Создается впечатление, что качественные изменения, произошедшие в НФ за последние полтора-два десятилетия, далеко не всеми восприняты и осознаны в полной мере. Скажем, популяризаторская фантастика, занимавшая прочные позиции в довоенные и первые послевоенные годы, давшая немало хороших произведений, сегодня чаще всего выглядит художественно и социально архаичной; тем не менее появляется немало книг этого жанра, не несущих в себе сколько-нибудь значительной мысли, но обильно наполненных риторическими пассажами и «лекционными» монологами седовласых академиков и юных гениев.

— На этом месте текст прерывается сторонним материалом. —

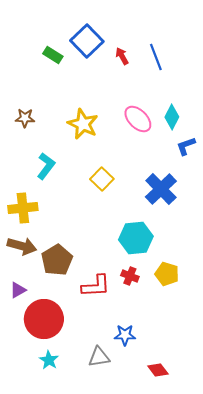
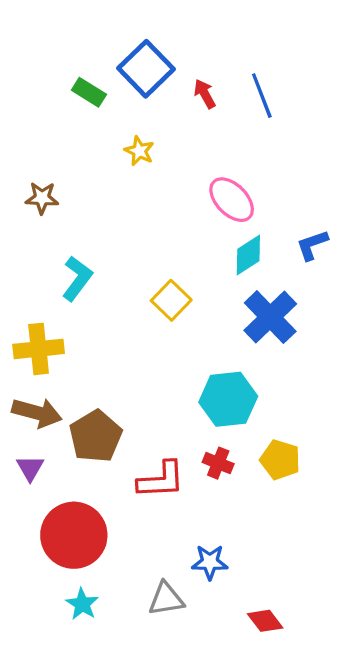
cyan diamond: (172, 117) -> (248, 255), moved, turned 30
yellow star: (83, 124) -> (139, 151), moved, size x0.6
purple triangle: (18, 290) -> (30, 468), moved, turned -30

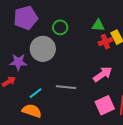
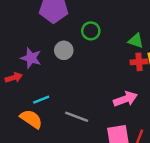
gray circle: (43, 49) -> (64, 50), size x0.6
gray line: (66, 87) -> (77, 117), moved

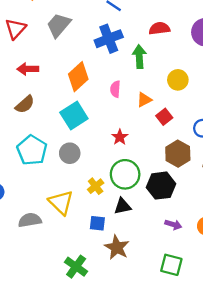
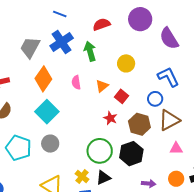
gray trapezoid: (59, 25) -> (30, 47), moved
red star: (120, 137) -> (110, 118), moved
yellow cross: (96, 186) -> (82, 177), moved

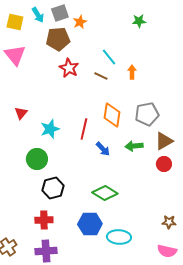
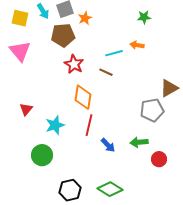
cyan line: (109, 57) -> (114, 53), turned -66
orange arrow: (132, 72) -> (137, 45), moved, turned -80
orange diamond: (112, 115) -> (83, 97), moved
brown triangle: (164, 141) -> (169, 88), moved
red circle: (164, 164) -> (159, 159), moved
black hexagon: (53, 188) -> (70, 190), moved

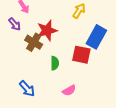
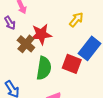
green semicircle: (55, 63) -> (44, 68), size x1.6

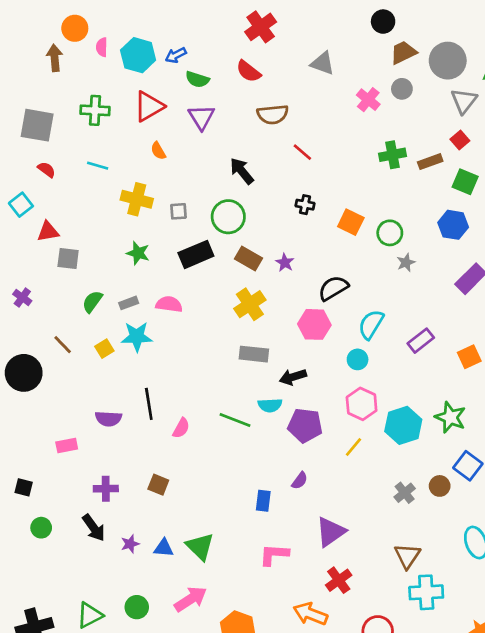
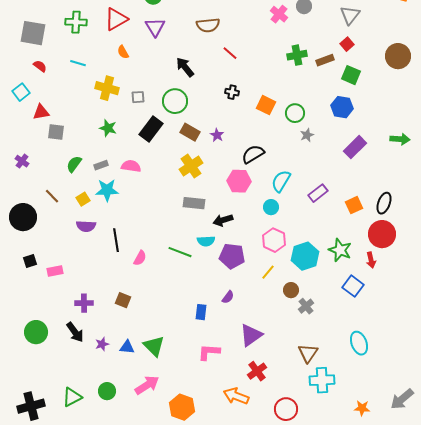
black rectangle: (196, 254) -> (151, 129), turned -30
purple semicircle: (108, 419) -> (86, 226), moved
brown circle: (440, 486) -> (291, 290), moved
black square: (24, 487) -> (30, 261), moved, turned -32
green circle: (41, 528) -> (36, 332), size x1.5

Дело, конечно, не в том, что популяризаторская фантастика плоха сама по себе, но в том, что она в силу своей жанровой специфики сводит к минимуму исследование нравственных и социально-психологических последствий НТР. Главное для нее — проинформировать читателя о научно-технических возможностях, открывающихся перед человечеством. Информация эта может быть нужной и интересной, и «лекционная» форма изложения тоже не всегда становится помехой; в конце концов лекции бывают и захватывающе интересными и скучными — в зависимости от мастерства лектора. Так, романы Александра Казанцева «Арктический мост», «Полярная мечта» и другие читались, да, пожалуй, и сегодня читаются с интересом. Принадлежали они к «инженерному» варианту популяризаторской фантастики: описывалась научно-техническая гипотеза, ее рождение и превращение сначала в проект, а потом и в реальное сооружение (тоннель, соединяющий полярные побережья СССР и США, ледяной мол, ограждающий Северный морской путь и т. п.).
Новый роман А. Казанцева «Сильнее времени» на первый взгляд свидетельствует о намерении писателя перейти к решению новых задач. Люди будущего, жители Земли, совершают в нем первые полеты в глубокий космос, вступают в контакт с инопланетными цивилизациями. Правда, если сравнить некоторые эпизоды этого романа с тем, как решается тема контакта в лучших произведениях современной НФ, бросаются в глаза довольно странные «разногласия».
Звездолет с Земли приближается к планете Этана, с которой несколько десятилетий назад было принято некое послание. Теперь с этой планеты поступает радиосообщение: «Мир разума отвечает летящим, что не посылал просьбы посетить его». На звездолете возникает короткая дискуссия, но ее быстро подытоживает начальник экспедиции Виев: «Есть мудрая поговорка на языке суахили: «Кто делал и недоделал, тот совсем не делал». Улететь ни с чем — это значит не летать совсем. Будем доделывать начатое». Земляне не интересуются причиной отказа, не пытаются хоть что-нибудь выяснить, как-то договориться с обитателями планеты — нет, все решает кстати вспомнившаяся поговорка. Сегодня это называется волюнтаризмом, в будущем, каким оно видится автору, — мужеством и оправданным риском. Может быть, высадка на планету смертельно опасна? Может быть, жизнь Земли органически несовместима с жизнью Этаны? Ничего не известно, но — вперед!